Figure 2: Green care station service modules
Using agricultural activities to improve people's physical, mental, and spiritual conditions, the green care courses are mainly of two types. One is purely landscape therapy addressed to the sense of vision, which is also known as health territories, in which sensory stimulation helps to relieve negative emotions such as stress and sadness. The other is activity participation, i.e. an experiential perception by hands-on participation, such as sowing, flower arranging, flower pressing, moss balls etc. In addition to the green care courses, dining-together activities are organized for the elderly, with food made of ingredients of local production traceability, balanced diet and texture and taste suitable for the elderly.

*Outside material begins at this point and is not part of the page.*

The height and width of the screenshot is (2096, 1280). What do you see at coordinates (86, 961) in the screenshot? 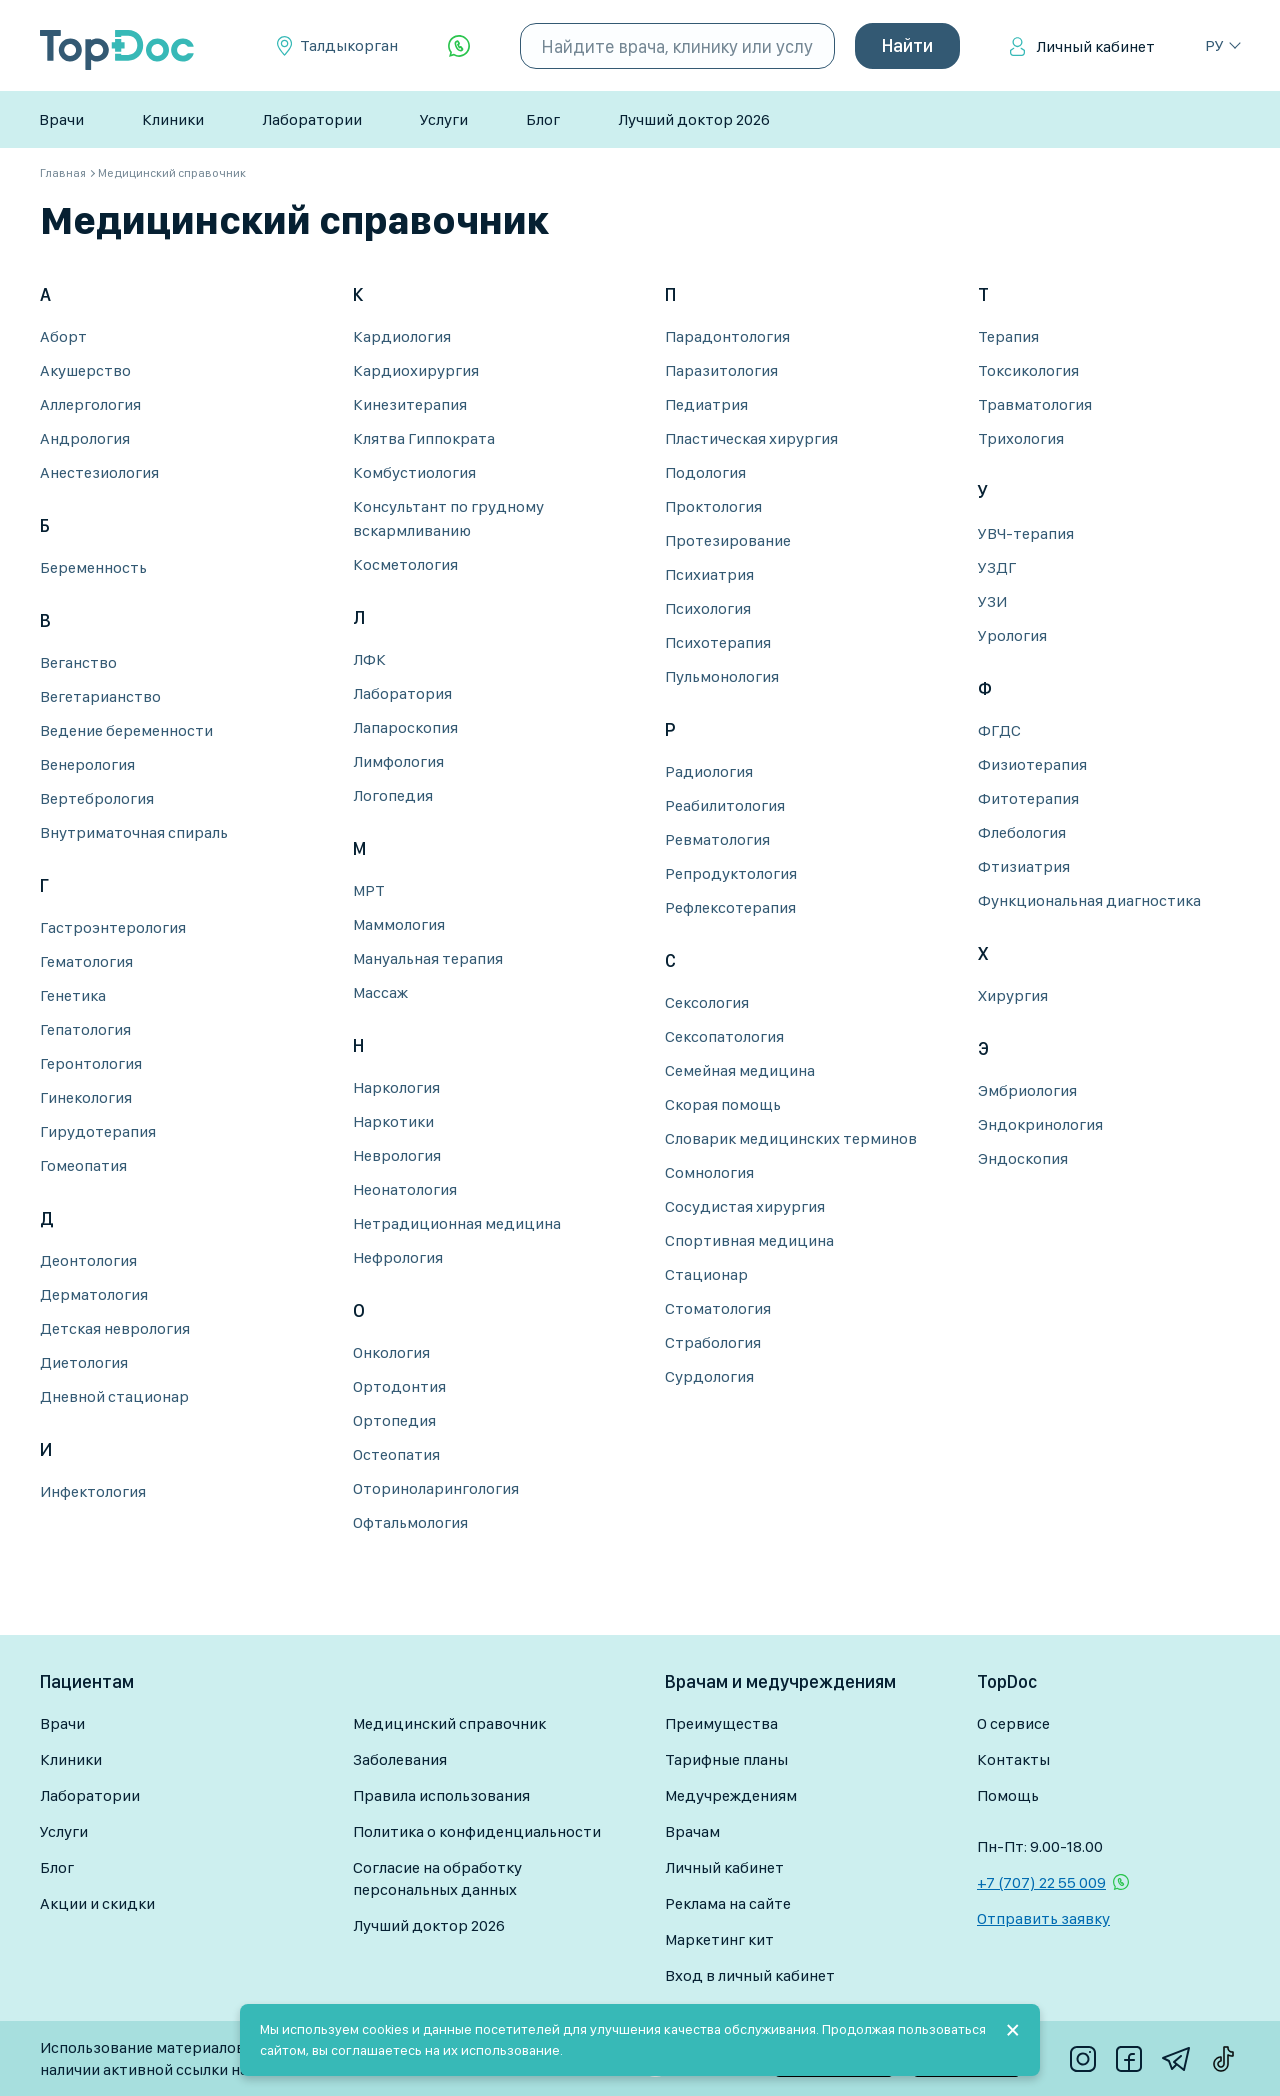 I see `Гематология` at bounding box center [86, 961].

The Importance of Green Care for the Elderly
- Positive emotional changes in the elderly
Green care serves many functions, including the opportunities for the elderly to socialize, exercise physically, adjust their mood with relaxing visual enjoyment. The elderly often suffers organic disorders, namely dementia and Alzheimer's disease. These are caused by impairment or loss of memory, together with impairment of thinking and judgment abilities. Foreign studies have shown that the elderly who participate in horticultural therapy receive more external stimuli in terms of touch, smell, and vision than their peers who participate in general activities. Green care activities, with high degree of participation, means increased interaction and socializing, with more stable and pleasant mood (Robson and Troutman-Jordan, 2015).
- The benefits of green care
Plants are living organisms. In caring for plants, one continuously feels the development of life. The new seeds and new leaves and the blooming and falling of flowers constitute an endless cycle of life. The elderly gets an enhanced sense of self-affirmation when there is a life that needs their tender loving care. Activities with the green and natural elements of the local communities integrated with the experience of the five senses can help the elderly leave the loneliness in innovative and diverse activities such as guided tours, food and farming, gardening, flower art, LOHAS handicrafts, youth and elderly exchanges, etc.
Conclusion
Facing the imminent approach of a super-aged society, the care of the elderly is becoming increasingly important. Taiwan has a large group of "otaku seniors". They lack social life, stay in a closed environment, do not exercise physically, and lack external stimulation, so loneliness and depression often sneak up on them. This is a hotbed for the exacerbation of dementia and related chronic diseases. The rise of gerontechnology is to promote "aging in place", i.e. staying in their own residence without moving into a nursing home. The Long-term Care 2.0 policy arranges regular visits to the elderly for basic care. This only solves the physiological problems of the lonely elders. But what about the psychological side? Retirement and aging also means alienation from the past. Green care based on the cooperation of farmers’ and fishermen’s associations and the networks of rural communities provides care for the physical and mental health of the elderly. This would encourage the elderly to re-enter the community, enhance their sense of identity with the community they live in, and develop new social relationships.